The fruits of this experience were completely nullified by the following direction, which drastically downsized the research grants, now intermittent, abandoned education completely and reduced information to few marginal activities, often in the form of “campaigns” of publicity nature. As a consequence, the whole AIFA activity has acquired an “opacity” which seems to be the direct heritage of how its management was changed. The absolution of Nello Martini finally brings justice, but it does not shed light on this page of Italian Healthcare history, even though all the citizens should rightfully feel damaged for how things went.

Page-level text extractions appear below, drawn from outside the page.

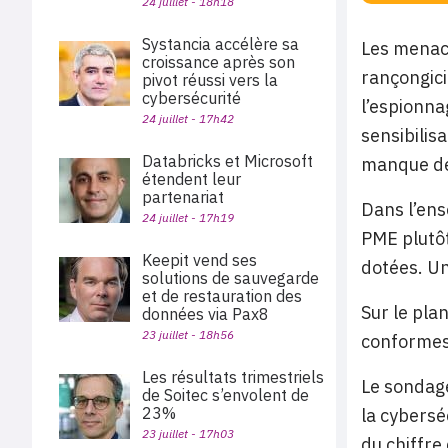
24 juillet - 18h18
Systancia accélère sa
Les menace
croissance après son
rançongici
pivot réussi vers la
cybersécurité
l’espionna
24 juillet - 17h42
sensibilis
Databricks et Microsoft
manque de
étendent leur
partenariat
Dans l’ens
24 juillet - 17h19
PME plutôt
Keepit vend ses
dotées. Un
solutions de sauvegarde
et de restauration des
Sur le pla
données via Pax8
23 juillet - 18h56
conformes 
Les résultats trimestriels
Le sondage
de Soitec s’envolent de
23%
la cybersé
23 juillet - 17h03
du chiffre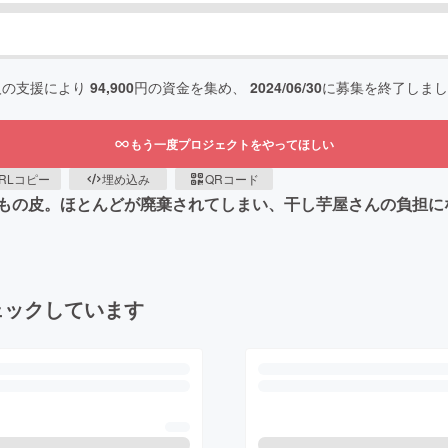
人の支援により
94,900
円の資金を集め、
2024/06/30
に募集を終了しまし
もう一度プロジェクトをやってほしい
RLコピー
埋め込み
QRコード
もの皮。ほとんどが廃棄されてしまい、干し芋屋さんの負担に
ェックしています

INFORMATION AND EDUCATION BY MARTINI’S AIFA
Below are listed some of the main activities for education and information conducted by AIFA – and before by the General Directorate of Medicines of the Health Ministry – both under the management of Nello Martini.
- Bollettino di informazione sui farmaci (BIF - drug information bulletin): renovated in its contents and graphics, the old BIF had been transformed from the previous bureaucratic news report to a scientific journal. Sent to 300,000 practitioners and 60,000 pharmacists (published by Pensiero Scientifico, 2000-2009). http://www.agenziafarmaco.gov.it/it/content/bollettino-di-informazione-s...
- ReAzioni: bimonthly journal of Pharmacovigilance, distributed to more than 20,000 health professionals. Sixty-four issues were published by Zadig between 2007 and 2009. http://agenziadelfarmaco.gov.it/it/content/rea-online
- Clinical Evidence edizione italiana: Italian edition by the Italian Cochrane Centre of the compendium of the best scientific evidences on healthcare interventions effectiveness; it was distributed to 300,000 general practitioners, specialists, university professors. It reached it sixth edition (published by Zadig 2002-2008). http://aifa.clinev.it/
- Guida all’uso dei Farmaci nei bambini (Guide for the use of medicines in children): distributed in 600,000 copies, only edition (Laboratory for Mother and Child Health, Mario Negri Institute)
- Prontuario farmaceutico nazionale (National pharmaceutical handbook): published in two editions (2004-2005) by Masson in more than 300,000 copies
- Farmaci in gravidanza (Drugs and pregnancy): edited in 2007 (only edition, Laboratory for Mother and Child Health, Mario Negri Institute) in 285,000 copies
Online distance learning
- ECCE-Medici: Online distance learning programme based on Clinical Evidence for practitioners and developed with the Italian Cochrane Centre. It had more than 40,000 participants engaged in more than one million courses and dispensed more than one million CME credits (publisher Zadig 2005/2008)
- ECCE-InFAD: Online distance learning for nurses developed with IPASVI federation, it had more than 100,000 participants engaged in more than 4 million courses and dispensed more than 3.5 million CME credits (publisher Zadig 2006/2008)
- BiFAD: Online distance learning for practitioners based on the BIF (Bulletin of information on drugs), it had more than 3,000 participants engaged in more than 8,000 courses (published by Pensiero Scientifico 2006-2008)
- ECM CCM: Online distance learning for practitioners and nurses on prevention topics by the Centre for Diseases Prevention and Management (CCM) of the Ministry of Health. It had more than 10,000 participants engaged in more than 56,000 courses (Publisher Zadig, 2010).